Sunday, September 9, 2018

Project Maryland BBQ: Part 1: The Beginning

Barbecue is regional, albeit the names are more local.  There is Eastern Carolina barbecue, with smoked whole hogs served with a piquant vinegar sauce (perhaps my favorite).  There is also Western Carolina barbecue, which is still pork based, but there is an added tomato tang to the sauce.  Then, there is Southern Carolina barbecue, which goes its own way with a mustard based sauce.  Travel west, and one finds Kentucky barbecue, Memphis barbecue, Kansas City barbecue, Texas barbecue and, even further west, Santa Maria barbecue.  Add to all of these the international styles of barbecue, brought to the United States by immigrants who brought their culinary traditions with them (think, barbacoa, for example).  

I am a big fan of barbecue, but I don't live in the Carolinas.  I don't call Memphis, Kansas City or any part of Texas my home.  I live in the Mid-Atlantic, the State of Maryland to be exact.  These questions got me to thinking about barbecue in the State where I live.  To be sure, there are a lot of good barbecue joints across Maryland, and, I have eaten at quite a few of them.  Those restaurants feature barbecue that draws its inspiration from those major regions ... Eastern Carolina vinegar-based pork; pork ribs with the tangy, spicy Kansas City barbecue sauce; and central Texas style brisket.  

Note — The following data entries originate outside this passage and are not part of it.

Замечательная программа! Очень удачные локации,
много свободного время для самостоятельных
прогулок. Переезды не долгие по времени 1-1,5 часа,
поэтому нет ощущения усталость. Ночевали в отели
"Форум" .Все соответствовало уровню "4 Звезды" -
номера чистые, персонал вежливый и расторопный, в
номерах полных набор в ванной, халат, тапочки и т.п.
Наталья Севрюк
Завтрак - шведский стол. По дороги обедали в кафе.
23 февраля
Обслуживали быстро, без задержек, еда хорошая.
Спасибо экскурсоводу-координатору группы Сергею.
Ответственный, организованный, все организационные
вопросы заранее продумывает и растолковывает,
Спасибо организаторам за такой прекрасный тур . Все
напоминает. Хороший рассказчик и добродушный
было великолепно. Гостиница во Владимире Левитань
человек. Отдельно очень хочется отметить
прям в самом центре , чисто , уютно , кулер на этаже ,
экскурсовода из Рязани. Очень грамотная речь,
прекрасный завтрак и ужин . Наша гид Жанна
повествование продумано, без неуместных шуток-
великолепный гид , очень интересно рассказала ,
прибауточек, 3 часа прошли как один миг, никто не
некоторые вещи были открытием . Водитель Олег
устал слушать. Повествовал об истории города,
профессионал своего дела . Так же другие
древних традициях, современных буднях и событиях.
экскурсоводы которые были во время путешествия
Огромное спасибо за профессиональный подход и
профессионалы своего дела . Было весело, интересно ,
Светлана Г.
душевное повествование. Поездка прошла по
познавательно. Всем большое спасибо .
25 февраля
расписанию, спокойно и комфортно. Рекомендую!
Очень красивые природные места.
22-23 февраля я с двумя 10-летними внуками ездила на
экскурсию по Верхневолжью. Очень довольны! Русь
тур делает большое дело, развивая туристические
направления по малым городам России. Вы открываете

If one were to look past the barbecue joints and ask what is true Maryland barbecue, the first answer might be Baltimore Pit Beef with Tiger Sauce.  But, as much as I love pit beef, it does not fit the definition of barbecue, that is, the low, slow cooking of proteins over wood smoke.  Pit beef is more about grilling, using a higher heat to generate a crust on the beef, which is thinly sliced, piled onto a bun and dressed with the sauce.  Others may say Delmarva chicken (which someday will be a post of its own), but that is really just grilled chicken dressed with a sauce that is one part oil and one part salad dressing or mayonnaise.  To be sure, one could have smoked chicken with a mayonnaise sauce; after all, Big Bob Gibson's in Decatur, Alabama perfected it. (You can check out my effort to make the recipe here.)  However, there is little doubt that Delmarva chicken is more about grilling than it is smoking.  

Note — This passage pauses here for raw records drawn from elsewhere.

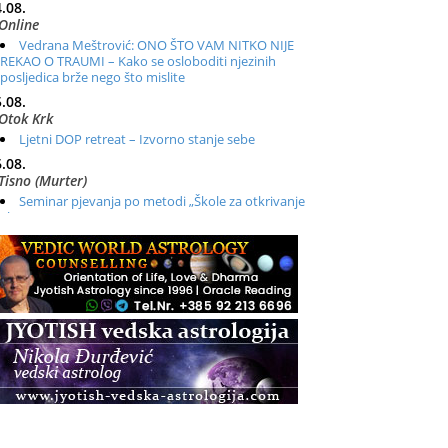
.08.
Online
Vedrana Meštrović: ONO ŠTO VAM NITKO NIJE
REKAO O TRAUMI – Kako se osloboditi njezinih
posljedica brže nego što mislite
.08.
Otok Krk
Ljetni DOP retreat – Izvorno stanje sebe
.08.
Tisno (Murter)
Seminar pjevanja po metodi „Škole za otkrivanje
glasa“
.08.
Online
Radionica: Pomagači iz drugih dimenzija Online –
otvoreno za sve
.08.
Zagreb+Online
Osnovni ThetaHealing® tečaj, Zagreb i Online
.08.
Pula
Access BARS®, otpusti stres
.08.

So what is Maryland barbecue?  Is there such a thing as Maryland barbecue?

There is no easy answer to these questions, because there is no accepted concept of a Maryland style of barbecue. That does not mean that it does not exist.  I will need to look around the Old Line State.  I need to go beyond the barbecue joints and focus upon the essence of barbecue: cooking protein over over wood smoke in a low and slow fashion. Even if there is no such thing as Maryland barbecue, I will take the initiative to create one.  Hence, the Chef Bolek's "Project Maryland BBQ" Series.  

A disclaimer ... this entire endeavor is for fun.  Over a series of posts, I will explore those fundamental elements of barbecue -- (1) protein; (2) rubs; (3) mops/sauces; and (4) wood/smoke -- and how they fit into a style of barbecue that could be called Maryland's own. I will also focus on other aspects of barbecue as they would relate to a style. Only time will tell whether or what will come of this endeavor.  Until then ...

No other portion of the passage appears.